From: Logan Gunthorpe <logang@deltatee.com>
To: Christoph Hellwig <hch@infradead.org>
Cc: Jens Axboe <axboe@kernel.dk>,
Jason Gunthorpe <jgunthorpe@obsidianresearch.com>,
"James E.J. Bottomley" <jejb@linux.vnet.ibm.com>,
"Martin K. Petersen" <martin.petersen@oracle.com>,
linux-nvdimm@ml01.01.org, linux-rdma@vger.kernel.org,
linux-pci@vger.kernel.org,
Steve Wise <swise@opengridcomputing.com>,
linux-kernel@vger.kernel.org, linux-nvme@lists.infradead.org,
Keith Busch <keith.busch@intel.com>,
linux-scsi@vger.kernel.org, Max Gurtovoy <maxg@mellanox.com>,
Christoph Hellwig <hch@lst.de>
Subject: Re: [RFC 5/8] scatterlist: Modify SG copy functions to support io memory.
Date: Mon, 3 Apr 2017 15:20:57 -0600 [thread overview]
Message-ID: <445bc352-75d7-438f-96ef-c2411215628d@deltatee.com> (raw)
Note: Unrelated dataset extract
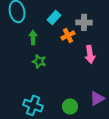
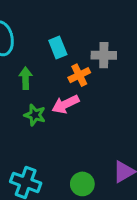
cyan rectangle: (54, 17) -> (58, 48), turned -64
pink arrow: (90, 54) -> (65, 104), moved, turned 72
In-Reply-To: <435d4471-436b-87e6-8827-c9fc6cbdde2c@deltatee.com>
Hi Christoph,
What are your thoughts on an approach like the following untested
draft patch.
The patch (if fleshed out) makes it so iomem can be used in an sgl
and WARN_ONs will occur in places where drivers attempt to access
iomem directly through the sgl.
I'd also probably create a p2pmem_alloc_sgl helper function so driver
writers wouldn't have to mess with sg_set_iomem_page.
With all that in place, it should be relatively safe for drivers to
implement p2pmem even though we'd still technically be violating the
__iomem boundary in some places.
Logan
commit b435a154a4ec4f82766f6ab838092c3c5a9388ac
Author: Logan Gunthorpe <logang@deltatee.com>
Date: Wed Feb 8 12:44:52 2017 -0700
scatterlist: Add support for iomem pages
This patch steals another bit from the page_link field to indicate the
sg points to iomem. In sg_copy_buffer we use this flag to select
between memcpy and iomemcpy. Other sg_miter users will get an WARN_ON
unless they indicate they support iomemory by setting the
SG_MITER_IOMEM flag.
Also added are sg_kmap functions which would replace a common pattern
of kmap(sg_page(sg)). These new functions then also warn if the caller
tries to map io memory. Another option may be to automatically copy
the iomem to a new page and return that transparently to the driver.
Another coccinelle patch would then be done to convert kmap(sg_page(sg))
instances to the appropriate sg_kmap calls.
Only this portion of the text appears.